Exploring electronic conduction through BaCexZr0.9−xY0.1O3−d proton-conducting ceramics

• Electronic conductivity in novel proton-conducting ceramic materials is explored.
• Unique operating conditions are used to isolate electronic conduction.
• Electronic conductivity is shown to increase with increasing cerium doping.
• Electronic conductivity is found to be negligible when cerium doping is 10% or less.

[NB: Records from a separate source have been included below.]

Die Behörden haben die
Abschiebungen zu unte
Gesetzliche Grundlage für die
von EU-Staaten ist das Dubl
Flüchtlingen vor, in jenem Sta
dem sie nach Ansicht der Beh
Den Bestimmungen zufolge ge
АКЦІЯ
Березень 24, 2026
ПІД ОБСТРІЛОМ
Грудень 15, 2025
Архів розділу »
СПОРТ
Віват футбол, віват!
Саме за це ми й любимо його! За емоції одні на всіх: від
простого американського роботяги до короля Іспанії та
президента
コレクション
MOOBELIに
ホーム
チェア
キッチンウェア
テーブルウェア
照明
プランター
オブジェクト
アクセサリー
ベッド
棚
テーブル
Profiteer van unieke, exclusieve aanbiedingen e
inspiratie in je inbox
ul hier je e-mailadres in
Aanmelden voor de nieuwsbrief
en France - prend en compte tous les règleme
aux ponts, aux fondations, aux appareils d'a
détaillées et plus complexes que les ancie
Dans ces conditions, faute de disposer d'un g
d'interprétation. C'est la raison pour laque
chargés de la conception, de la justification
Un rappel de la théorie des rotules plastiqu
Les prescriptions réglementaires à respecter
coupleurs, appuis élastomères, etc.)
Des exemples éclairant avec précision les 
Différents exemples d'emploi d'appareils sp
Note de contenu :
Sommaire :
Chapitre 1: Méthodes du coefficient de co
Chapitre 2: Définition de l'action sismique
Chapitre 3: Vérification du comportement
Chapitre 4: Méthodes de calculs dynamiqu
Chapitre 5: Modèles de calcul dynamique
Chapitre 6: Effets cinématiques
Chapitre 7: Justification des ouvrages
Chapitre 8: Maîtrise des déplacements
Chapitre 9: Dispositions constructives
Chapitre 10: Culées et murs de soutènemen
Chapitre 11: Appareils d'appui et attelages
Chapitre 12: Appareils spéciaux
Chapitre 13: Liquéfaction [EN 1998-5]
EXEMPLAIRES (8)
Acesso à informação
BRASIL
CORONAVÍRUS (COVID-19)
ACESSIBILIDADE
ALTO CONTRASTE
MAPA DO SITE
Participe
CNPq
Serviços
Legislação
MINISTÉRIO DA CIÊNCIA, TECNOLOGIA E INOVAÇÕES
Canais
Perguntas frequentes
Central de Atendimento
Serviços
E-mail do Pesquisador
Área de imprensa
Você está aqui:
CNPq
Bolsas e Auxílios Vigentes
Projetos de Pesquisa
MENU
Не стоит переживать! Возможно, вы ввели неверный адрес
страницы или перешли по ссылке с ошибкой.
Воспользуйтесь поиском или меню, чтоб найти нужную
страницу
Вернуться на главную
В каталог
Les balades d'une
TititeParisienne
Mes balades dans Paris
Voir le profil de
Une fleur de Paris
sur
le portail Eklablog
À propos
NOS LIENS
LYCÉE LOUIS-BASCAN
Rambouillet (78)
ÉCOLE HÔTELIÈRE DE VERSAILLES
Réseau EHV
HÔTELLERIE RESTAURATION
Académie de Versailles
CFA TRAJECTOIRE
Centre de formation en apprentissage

This work explores the formation of undesirable electronic leakage in BaCexZr0.9−xY0.1O3−d (BCZY) proton-conducting ceramic thin membranes used in H2O-electrolysis and hydrogen-pumping applications. Very low hydrogen fluxes (hydrogen transport number below 0.4) through thin BCZY membranes during electrolysis operation were recently reported. These poor performances were explained by the presence of an undesirable electronic leakage that forms due to reduction of cerium in the BCZY material. In this paper, we investigate the influence of the cerium content in the BCZY membranes on the magnitude of this electronic leakage. Three compositions were fabricated with x = 0, 0.1, and 0.2 (BZY10, BCZY18, and BCZY27, respectively). Unique gas conditions were chosen to isolate specific charge carriers present in the thin membranes, and decouple the electronic-conduction effects. While significant electronic leakage was observed in the BCZY27 material under these well-defined conditions, minimal leakage was detected in BCZY18 and BZY10. These results confirm that the presence of the electronic leakage is linked to the cerium content and is most probably due to the reduction of cerium ions under bias. Additionally, BCZY18 is the preferred composition for electrolysis applications due to its relative lack of electronic conductivity, reasonable protonic conductivity, and affinity for high-density sintering.